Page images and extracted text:
* * * * *

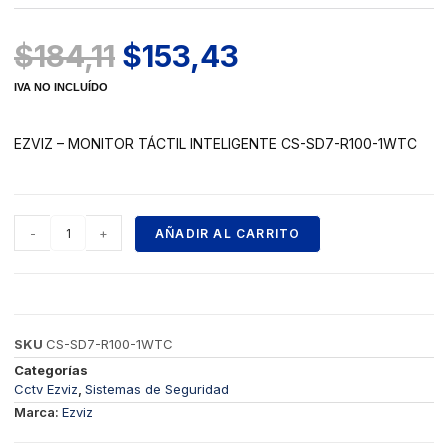
$
184,11
$
153,43
IVA NO INCLUÍDO
EZVIZ – MONITOR TÁCTIL INTELIGENTE CS-SD7-R100-1WTC
-
+
AÑADIR AL CARRITO
SKU
CS-SD7-R100-1WTC
Categorías
Cctv Ezviz
,
Sistemas de Seguridad
Marca:
Ezviz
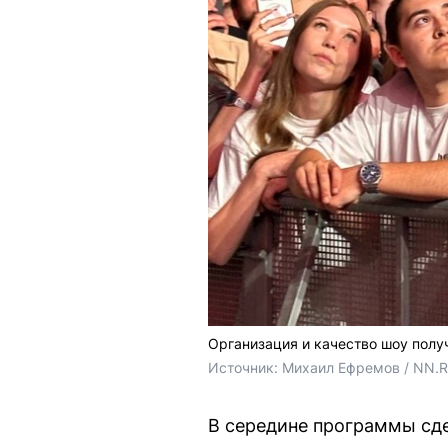
Организация и качество шоу полу
Источник: 
Михаил Ефремов / NN.
В середине программы сде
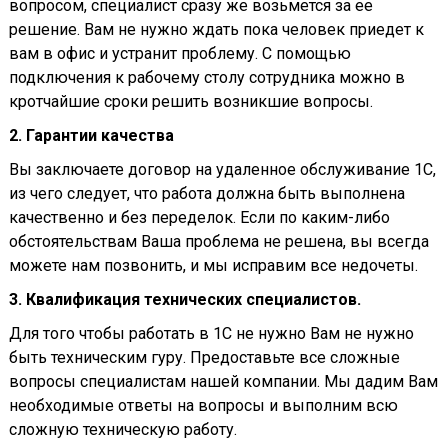
вопросом, специалист сразу же возьмется за ее
решение. Вам не нужно ждать пока человек приедет к
вам в офис и устранит проблему. С помощью
подключения к рабочему столу сотрудника можно в
кротчайшие сроки решить возникшие вопросы.
2. Гарантии качества
Вы заключаете договор на удаленное обслуживание 1С,
из чего следует, что работа должна быть выполнена
качественно и без переделок. Если по каким-либо
обстоятельствам Ваша проблема не решена, вы всегда
можете нам позвонить, и мы исправим все недочеты.
3. Квалификация технических специалистов.
Для того чтобы работать в 1С не нужно Вам не нужно
быть техническим гуру. Предоставьте все сложные
вопросы специалистам нашей компании. Мы дадим Вам
необходимые ответы на вопросы и выполним всю
сложную техническую работу.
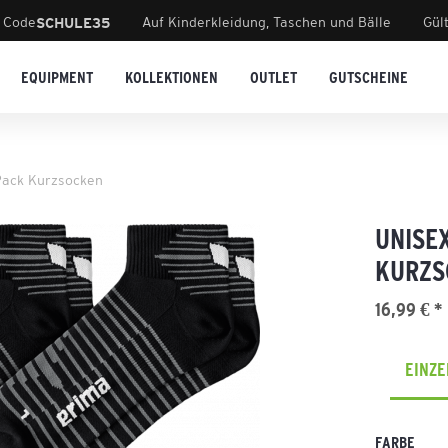
 Code
Auf Kinderkleidung, Taschen und Bälle
Gül
SCHULE35
EQUIPMENT
KOLLEKTIONEN
OUTLET
GUTSCHEINE
Pack Kurzsocken
UNISE
KURZS
16,99 € *
EINZ
FARBE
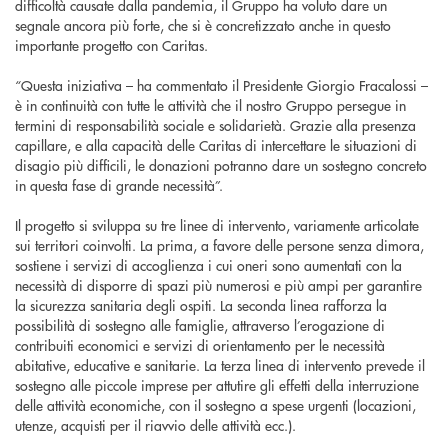
difficoltà causate dalla pandemia, il Gruppo ha voluto dare un
segnale ancora più forte, che si è concretizzato anche in questo
importante progetto con Caritas.
“Questa iniziativa – ha commentato il Presidente Giorgio Fracalossi –
è in continuità con tutte le attività che il nostro Gruppo persegue in
termini di responsabilità sociale e solidarietà. Grazie alla presenza
capillare, e alla capacità delle Caritas di intercettare le situazioni di
disagio più difficili, le donazioni potranno dare un sostegno concreto
in questa fase di grande necessità”.
Il progetto si sviluppa su tre linee di intervento, variamente articolate
sui territori coinvolti. La prima, a favore delle persone senza dimora,
sostiene i servizi di accoglienza i cui oneri sono aumentati con la
necessità di disporre di spazi più numerosi e più ampi per garantire
la sicurezza sanitaria degli ospiti. La seconda linea rafforza la
possibilità di sostegno alle famiglie, attraverso l’erogazione di
contribuiti economici e servizi di orientamento per le necessità
abitative, educative e sanitarie. La terza linea di intervento prevede il
sostegno alle piccole imprese per attutire gli effetti della interruzione
delle attività economiche, con il sostegno a spese urgenti (locazioni,
utenze, acquisti per il riavvio delle attività ecc.).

* * * * *

- **What this task involves**
Among the entries above, locate the lines containing "Giorgio Fracalossi –" and "contribuiti economici e", and transcribe exactly those two lines and all lines between.

- **Solution to this problem**
“Questa iniziativa – ha commentato il Presidente Giorgio Fracalossi –
è in continuità con tutte le attività che il nostro Gruppo persegue in
termini di responsabilità sociale e solidarietà. Grazie alla presenza
capillare, e alla capacità delle Caritas di intercettare le situazioni di
disagio più difficili, le donazioni potranno dare un sostegno concreto
in questa fase di grande necessità”.
Il progetto si sviluppa su tre linee di intervento, variamente articolate
sui territori coinvolti. La prima, a favore delle persone senza dimora,
sostiene i servizi di accoglienza i cui oneri sono aumentati con la
necessità di disporre di spazi più numerosi e più ampi per garantire
la sicurezza sanitaria degli ospiti. La seconda linea rafforza la
possibilità di sostegno alle famiglie, attraverso l’erogazione di
contribuiti economici e servizi di orientamento per le necessità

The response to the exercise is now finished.